Zarr¶
Zarr is a Python package providing an implementation of chunked, compressed, N-dimensional arrays.
Highlights¶
- Create N-dimensional arrays with any NumPy dtype.
- Chunk arrays along any dimension.
- Compress chunks using the fast Blosc meta-compressor or alternatively using zlib, BZ2 or LZMA.
- Store arrays in memory, on disk, inside a Zip file, on S3, ...
- Read an array concurrently from multiple threads or processes.

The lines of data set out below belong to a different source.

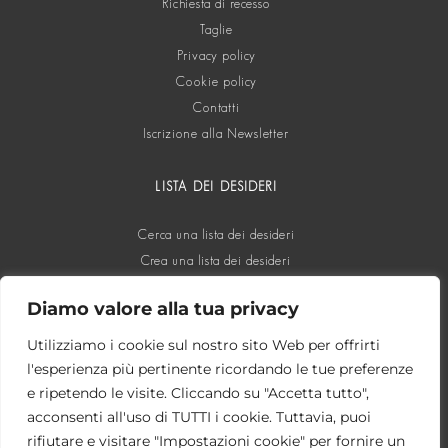
Richiesta di recesso
Taglie
Privacy policy
Cookie policy
Contatti
Iscrizione alla Newsletter
LISTA DEI DESIDERI
Cerca una lista dei desideri
Crea una lista dei desideri
Diamo valore alla tua privacy
SOCIAL
Utilizziamo i cookie sul nostro sito Web per offrirti
l'esperienza più pertinente ricordando le tue preferenze
e ripetendo le visite. Cliccando su "Accetta tutto",
acconsenti all'uso di TUTTI i cookie. Tuttavia, puoi
rifiutare e visitare "Impostazioni cookie" per fornire un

- Write to an array concurrently from multiple threads or processes.
Status¶
Zarr is still in an early, experimental phase of development. Feedback and bug reports are very welcome, please get in touch via the GitHub issue tracker.
Installation¶
Install Zarr from PyPI:
$ pip install zarr
Please note that Zarr includes a C extension providing integration with the Blosc library. Pre-compiled binaries are available for Linux and Windows platforms and will be installed automatically via pip if available. However, if you have a newer CPU that supports the AVX2 instruction set (e.g., Intel Haswell, Broadwell or Skylake) then compiling from source is preferable, as the Blosc library includes some optimisations for those architectures:
$ pip install --no-binary=:all: zarr%
To work with Zarr source code in development, install from GitHub:
$ git clone --recursive https://github.com/alimanfoo/zarr.git
$ cd zarr
$ python setup.py install
Acknowledgments¶
Zarr bundles the c-blosc library and uses it as the default compressor.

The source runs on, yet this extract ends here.